American Heart Association EmPOWERED to Serve™ Black Women and Well-Being Roundtable included a rare gathering of all four Black Greek Divine Nine Sororities and The Links, Inc.
Trusted, relevant voices are needed to help improve health equity and the current pandemic in the Black community and Black women have a significant role to play, according to a recent panel discussion hosted by the American Heart Association. In appreciation of Black History Month and American Heart Month, the Association, the leading global voluntary health organization dedicated to fighting heart disease and stroke, convened a panel of influential Black women leaders with more than 1700 live viewers to address the prevalent health disparities affecting Black women, the global COVID-19 pandemic and its disproportionate effect on minority communities, and the COVID-19 vaccine. In collaboration with the Association’s Go Red for Women® movement, EmPOWERED to Serve™ presented the EmPOWERED to Serve™ Black Women and Well-Being Roundtable featuring a rare gathering of the leaders of all four Black Greek Divine Nine sororities, The Links, Incorporated and a leading women’s and population health expert where they discussed issues related to health equity and what each organization is doing nationally to improve health outcomes for underserved communities, particularly Black women.

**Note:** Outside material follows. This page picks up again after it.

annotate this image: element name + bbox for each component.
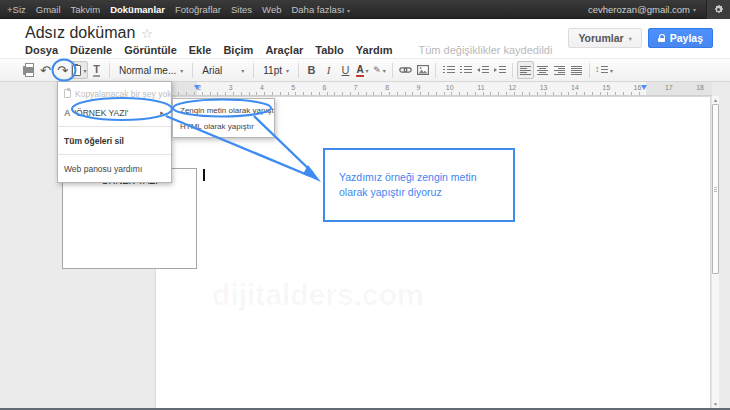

Moderated by Amy Dubois Barnett, senior vice president and general manager of digital for Black Entertainment Television (BET) and a member of Delta Sigma Theta Sorority, Inc., the EmPOWERED to Serve™ Black Women and Well-Being Roundtable guests included a powerhouse panel including Mary Bentley LaMar, North Atlantic regional director of Alpha Kappa Alpha Sorority, Inc.; Beverly Evans Smith, national president and CEO of Delta Sigma Theta Sorority, Inc.; Valerie Hollingsworth Baker, international president of Zeta Phi Beta Sorority, Inc.; Rasheeda Liberty, international president of Sigma Gamma Rho Sorority, Inc., Kimberly Jeffries Leonard, Ph.D., national president of The Links, Inc.; and Cheryl Pegus, M.D., M.P.H., a member of the American Heart Association board of directors and executive vice president of Walmart Health & Wellness.
The discussion opened with an alarming statistic – the life expectancy for women can vary by as much as 20 years, with women of color perishing sooner, particularly when they live in zip codes where the social determinants of health are more prevalent. These leaders also discussed structural racism and toxic stress and how these factors impact people of color, as outlined in the American Heart Association’s recent advisory: Structural racism causes poor health, premature death from heart disease and stroke. “Racism produces adverse effects, including stress, and stress can contribute to heart disease,” said Cheryl Pegus M.D, who is also a cardiologist.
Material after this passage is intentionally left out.